私も丁度いまは変化の時期、しょうがないことだけど、変化してしまうのは少し悲しくもあります。
でも人と人の間で、助けられ、というのは独立してみてより実感するところです。
普段は一人で作業しているのですが、組織の中で仕事をしていたときより、それはすごく感じます。

まだ独立したての頃、近所のおばさんが椅子の修理を頼みたいと仕事をくれました。
接着剤が劣化して、ぐらついていたその椅子を、接着しなおして持っていきました。
半年ほどした頃、そのおばさんから電話が。直してもらった椅子がまたグラついてきたとのこと。
どうやら接着が甘かったみたいです。
申し訳ありません!と急いで直して、再度持っていきました。
修理代はいくら?というので、今回は自分のミスなのでお代は頂けませんと断りました。
それでも無理矢理私にお金を握らせ、
「いいのよ、持っていきなさい。がんばりなさいよ!」
と言ってくれました。
「はい!ありがとうございます!!」
嬉しかったです。お金をくれた事がではなく、応援してくれた事が。
なんというか、粋だなと思うのです。

この本ではないですが、早川さんも市井の支援者という言葉を使っておられます。若い者に仕事の機会を与える。仕事の機会を得た若い者は、それらの要望をクリアしながら成長していく。
大げさなのかもしれませんが、私は街が自分を育ててくれるような、そんな感覚を抱きます。

お隣の桐たんす職人さんは、生まれてからずっとここ大田区南千束で生活しています。なので、近所の人はみんな知り合いなんですね。桐たんすの仕事をする傍ら、家具の修理や古物商もしているので、近所の人は家具の事になるとみんなその桐たんす職人さんに相談しにくる。

その職人さんが、ある日、店先で包丁を研いでました。
「なんで包丁研いでんすか?」と聞くと、「近所のおばちゃんが包丁研いでって持ってきたの」って、困った顔して言いました。面倒くさがりながらも、刃物を研いであげてるんですよね。

そんなことまでやってあげるのかという驚きと、嫌々ながらやるその職人さんの人の良さと、なんだか可笑しくて、私にとっては微笑ましい瞬間でした。

でもその姿が、私の目指すところだと思います。
街と自分の、持ちつ持たれつの関係、育てられそのお返しに役に立つ。
個人対個人の関係で、仕事をする。
私が今後どこで仕事をするにしても、そういった地域の人に頼り頼られながら、木工というスキルを活かして生きていきたいと思います。

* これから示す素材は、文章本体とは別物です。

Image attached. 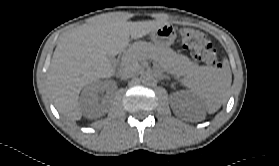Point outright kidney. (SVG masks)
Returning a JSON list of instances; mask_svg holds the SVG:
<instances>
[{
	"instance_id": "right-kidney-1",
	"label": "right kidney",
	"mask_w": 279,
	"mask_h": 166,
	"mask_svg": "<svg viewBox=\"0 0 279 166\" xmlns=\"http://www.w3.org/2000/svg\"><path fill=\"white\" fill-rule=\"evenodd\" d=\"M107 89L109 94H112L109 90L110 87L108 84L102 82H95L83 91L82 103L84 106H94L98 102V92Z\"/></svg>"
}]
</instances>
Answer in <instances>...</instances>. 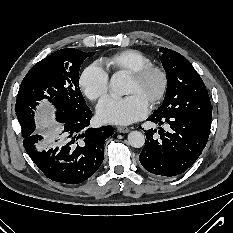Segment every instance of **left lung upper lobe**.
I'll return each instance as SVG.
<instances>
[{
	"mask_svg": "<svg viewBox=\"0 0 233 233\" xmlns=\"http://www.w3.org/2000/svg\"><path fill=\"white\" fill-rule=\"evenodd\" d=\"M160 52L167 76V89L162 105L153 114L187 113L211 121L210 98L192 64L171 49L160 48Z\"/></svg>",
	"mask_w": 233,
	"mask_h": 233,
	"instance_id": "5c2ea615",
	"label": "left lung upper lobe"
}]
</instances>
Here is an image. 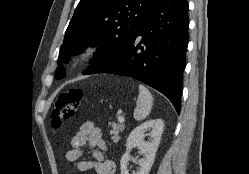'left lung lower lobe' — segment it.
I'll use <instances>...</instances> for the list:
<instances>
[{
	"label": "left lung lower lobe",
	"instance_id": "1",
	"mask_svg": "<svg viewBox=\"0 0 249 174\" xmlns=\"http://www.w3.org/2000/svg\"><path fill=\"white\" fill-rule=\"evenodd\" d=\"M188 28L186 0H156L122 56L109 68L93 73L139 80L164 94L179 114Z\"/></svg>",
	"mask_w": 249,
	"mask_h": 174
}]
</instances>
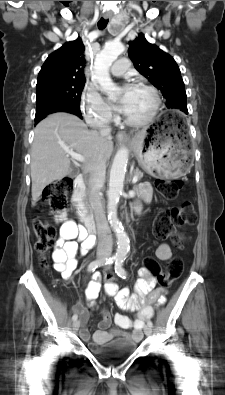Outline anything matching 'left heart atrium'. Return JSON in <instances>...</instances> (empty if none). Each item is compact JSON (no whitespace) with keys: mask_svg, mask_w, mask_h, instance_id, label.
Listing matches in <instances>:
<instances>
[{"mask_svg":"<svg viewBox=\"0 0 225 395\" xmlns=\"http://www.w3.org/2000/svg\"><path fill=\"white\" fill-rule=\"evenodd\" d=\"M134 92H135V88L132 86H126L124 88L123 94L120 97L118 104L116 106V108L118 109V111L126 114L130 104L133 100L134 97Z\"/></svg>","mask_w":225,"mask_h":395,"instance_id":"obj_1","label":"left heart atrium"}]
</instances>
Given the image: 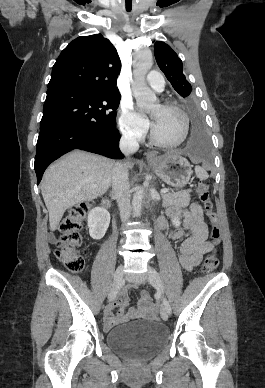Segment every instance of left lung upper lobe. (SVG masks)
<instances>
[{
  "instance_id": "5c2ea615",
  "label": "left lung upper lobe",
  "mask_w": 265,
  "mask_h": 388,
  "mask_svg": "<svg viewBox=\"0 0 265 388\" xmlns=\"http://www.w3.org/2000/svg\"><path fill=\"white\" fill-rule=\"evenodd\" d=\"M154 55L159 68L163 71L173 88L182 97L188 96L192 91V87L183 74L182 61L177 54L164 42H156L154 45ZM189 108L195 109L192 103L189 104Z\"/></svg>"
}]
</instances>
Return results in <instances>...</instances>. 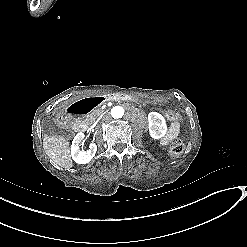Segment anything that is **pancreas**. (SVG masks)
<instances>
[{"label":"pancreas","mask_w":247,"mask_h":247,"mask_svg":"<svg viewBox=\"0 0 247 247\" xmlns=\"http://www.w3.org/2000/svg\"><path fill=\"white\" fill-rule=\"evenodd\" d=\"M101 114H103V111L101 109H95L89 114V116H87L86 121L89 124H92Z\"/></svg>","instance_id":"1"}]
</instances>
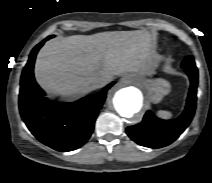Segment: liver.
Listing matches in <instances>:
<instances>
[{"label":"liver","mask_w":212,"mask_h":183,"mask_svg":"<svg viewBox=\"0 0 212 183\" xmlns=\"http://www.w3.org/2000/svg\"><path fill=\"white\" fill-rule=\"evenodd\" d=\"M159 60L155 39L146 31L73 35L46 43L35 63V78L45 90L75 98L94 90L99 77L134 72L150 74Z\"/></svg>","instance_id":"liver-1"}]
</instances>
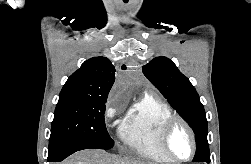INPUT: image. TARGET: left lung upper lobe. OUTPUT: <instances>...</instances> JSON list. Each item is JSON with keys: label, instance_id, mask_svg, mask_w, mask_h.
I'll use <instances>...</instances> for the list:
<instances>
[{"label": "left lung upper lobe", "instance_id": "obj_1", "mask_svg": "<svg viewBox=\"0 0 251 164\" xmlns=\"http://www.w3.org/2000/svg\"><path fill=\"white\" fill-rule=\"evenodd\" d=\"M144 75L191 125L196 135L197 151L193 162H210L207 120L195 88L166 57H156L142 67Z\"/></svg>", "mask_w": 251, "mask_h": 164}]
</instances>
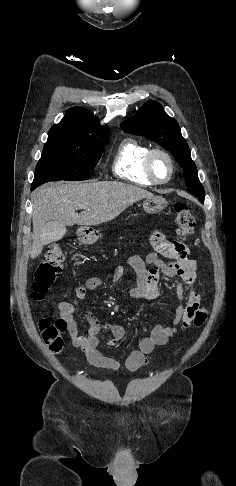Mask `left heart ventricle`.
I'll use <instances>...</instances> for the list:
<instances>
[{
	"instance_id": "left-heart-ventricle-1",
	"label": "left heart ventricle",
	"mask_w": 236,
	"mask_h": 486,
	"mask_svg": "<svg viewBox=\"0 0 236 486\" xmlns=\"http://www.w3.org/2000/svg\"><path fill=\"white\" fill-rule=\"evenodd\" d=\"M152 169L154 175L160 180L166 179L170 172V167L167 160L159 155L154 157Z\"/></svg>"
}]
</instances>
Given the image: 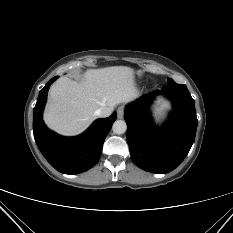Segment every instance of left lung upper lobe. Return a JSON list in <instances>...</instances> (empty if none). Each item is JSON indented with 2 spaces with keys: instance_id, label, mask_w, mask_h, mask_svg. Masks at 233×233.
<instances>
[{
  "instance_id": "left-lung-upper-lobe-1",
  "label": "left lung upper lobe",
  "mask_w": 233,
  "mask_h": 233,
  "mask_svg": "<svg viewBox=\"0 0 233 233\" xmlns=\"http://www.w3.org/2000/svg\"><path fill=\"white\" fill-rule=\"evenodd\" d=\"M167 80H168V84L174 83V81L172 79H170V78H168Z\"/></svg>"
}]
</instances>
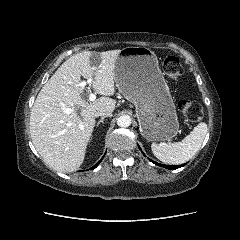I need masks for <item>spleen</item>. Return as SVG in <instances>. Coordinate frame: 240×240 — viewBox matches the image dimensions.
Segmentation results:
<instances>
[{
  "mask_svg": "<svg viewBox=\"0 0 240 240\" xmlns=\"http://www.w3.org/2000/svg\"><path fill=\"white\" fill-rule=\"evenodd\" d=\"M207 124L199 123L181 142L172 144L153 143L151 150L154 156L166 164H182L190 160L200 149L206 133Z\"/></svg>",
  "mask_w": 240,
  "mask_h": 240,
  "instance_id": "spleen-1",
  "label": "spleen"
}]
</instances>
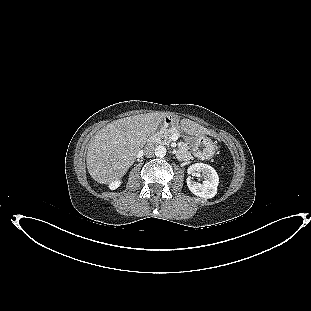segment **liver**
<instances>
[{
    "label": "liver",
    "mask_w": 311,
    "mask_h": 311,
    "mask_svg": "<svg viewBox=\"0 0 311 311\" xmlns=\"http://www.w3.org/2000/svg\"><path fill=\"white\" fill-rule=\"evenodd\" d=\"M165 116L157 112L139 114L115 120L99 130L90 140L87 152L90 176L100 184L122 178ZM181 124L192 134L206 132L204 127L188 119L181 120Z\"/></svg>",
    "instance_id": "obj_1"
}]
</instances>
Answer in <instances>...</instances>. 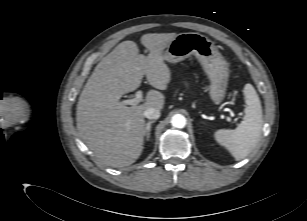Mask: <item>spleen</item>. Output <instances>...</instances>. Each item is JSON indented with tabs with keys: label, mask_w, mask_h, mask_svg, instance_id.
Listing matches in <instances>:
<instances>
[{
	"label": "spleen",
	"mask_w": 307,
	"mask_h": 221,
	"mask_svg": "<svg viewBox=\"0 0 307 221\" xmlns=\"http://www.w3.org/2000/svg\"><path fill=\"white\" fill-rule=\"evenodd\" d=\"M246 102L243 121L234 130L220 129L214 133L215 140L229 150L235 160L246 158L261 137L263 118L259 96L251 84L243 90Z\"/></svg>",
	"instance_id": "3e777b00"
}]
</instances>
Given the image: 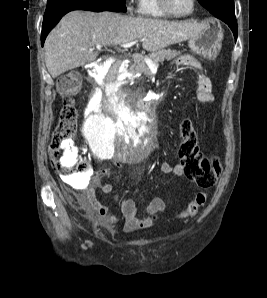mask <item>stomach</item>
<instances>
[{
  "label": "stomach",
  "mask_w": 267,
  "mask_h": 298,
  "mask_svg": "<svg viewBox=\"0 0 267 298\" xmlns=\"http://www.w3.org/2000/svg\"><path fill=\"white\" fill-rule=\"evenodd\" d=\"M222 40L221 26L210 22L198 36L188 40V45L195 54L214 60L221 50Z\"/></svg>",
  "instance_id": "1"
}]
</instances>
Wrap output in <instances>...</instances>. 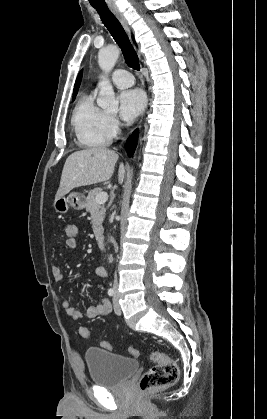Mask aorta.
I'll list each match as a JSON object with an SVG mask.
<instances>
[{
  "label": "aorta",
  "mask_w": 267,
  "mask_h": 419,
  "mask_svg": "<svg viewBox=\"0 0 267 419\" xmlns=\"http://www.w3.org/2000/svg\"><path fill=\"white\" fill-rule=\"evenodd\" d=\"M119 57V49L116 46L103 48L98 54V64L100 68L109 73L115 66ZM99 99L97 104L103 109H118L119 101L115 97L113 87L108 79L99 82Z\"/></svg>",
  "instance_id": "1"
}]
</instances>
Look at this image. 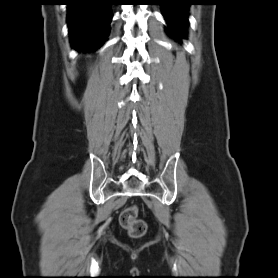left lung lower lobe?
Segmentation results:
<instances>
[{
  "instance_id": "1",
  "label": "left lung lower lobe",
  "mask_w": 278,
  "mask_h": 278,
  "mask_svg": "<svg viewBox=\"0 0 278 278\" xmlns=\"http://www.w3.org/2000/svg\"><path fill=\"white\" fill-rule=\"evenodd\" d=\"M163 15L169 24L168 31L177 38L183 36L182 22L186 21L185 12L191 5V0H160Z\"/></svg>"
}]
</instances>
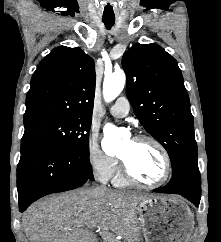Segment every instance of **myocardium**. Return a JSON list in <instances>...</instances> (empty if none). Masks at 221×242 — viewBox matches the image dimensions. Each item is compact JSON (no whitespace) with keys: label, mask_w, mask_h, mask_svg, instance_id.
Instances as JSON below:
<instances>
[{"label":"myocardium","mask_w":221,"mask_h":242,"mask_svg":"<svg viewBox=\"0 0 221 242\" xmlns=\"http://www.w3.org/2000/svg\"><path fill=\"white\" fill-rule=\"evenodd\" d=\"M134 141H148L153 143L158 150L160 151L163 160H164V172L162 177L157 180L156 182L153 183H147L142 181L141 179H139L129 168L127 162L125 161L124 158H122L121 156H119L120 162H121V169L123 171L124 176L126 177V179L133 183L136 184L138 186L144 187V188H157L161 185H163L169 178L170 174H171V168H172V164H171V158L170 155L167 151V149L165 148V146L155 137L151 136V135H147V134H141L138 135L136 137L133 138Z\"/></svg>","instance_id":"f54148a6"}]
</instances>
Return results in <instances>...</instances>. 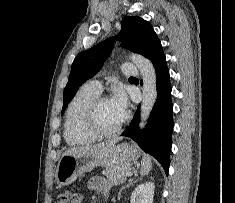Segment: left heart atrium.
I'll list each match as a JSON object with an SVG mask.
<instances>
[{
	"mask_svg": "<svg viewBox=\"0 0 235 203\" xmlns=\"http://www.w3.org/2000/svg\"><path fill=\"white\" fill-rule=\"evenodd\" d=\"M111 101L115 106L124 114L127 112V99L125 94L122 91H118L114 94Z\"/></svg>",
	"mask_w": 235,
	"mask_h": 203,
	"instance_id": "left-heart-atrium-1",
	"label": "left heart atrium"
}]
</instances>
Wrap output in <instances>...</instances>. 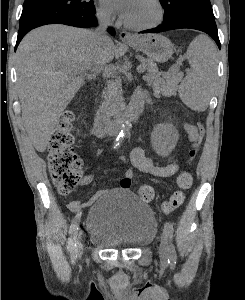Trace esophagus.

といいつつ、オリジナルの家具を、私にしか作れない家具をという野望もまだまだありますので、今後もなんのかんの作って、こんなの作ったよって自慢はしていくと思いますが。

最後に早川さんの言葉で締めくくります。モノを作り続けた人の言葉だな、素敵な文章だと思います。

一日の仕事を終えて工房に鍵をかけてから、家路につく。作業台の上には工具と材料が置いてある。倉庫の中には次の仕事の材が寝ている。火の元の確認を反芻する。作業台の上は、明日、手をかけるまでは微動もしない。人が物を作るのである。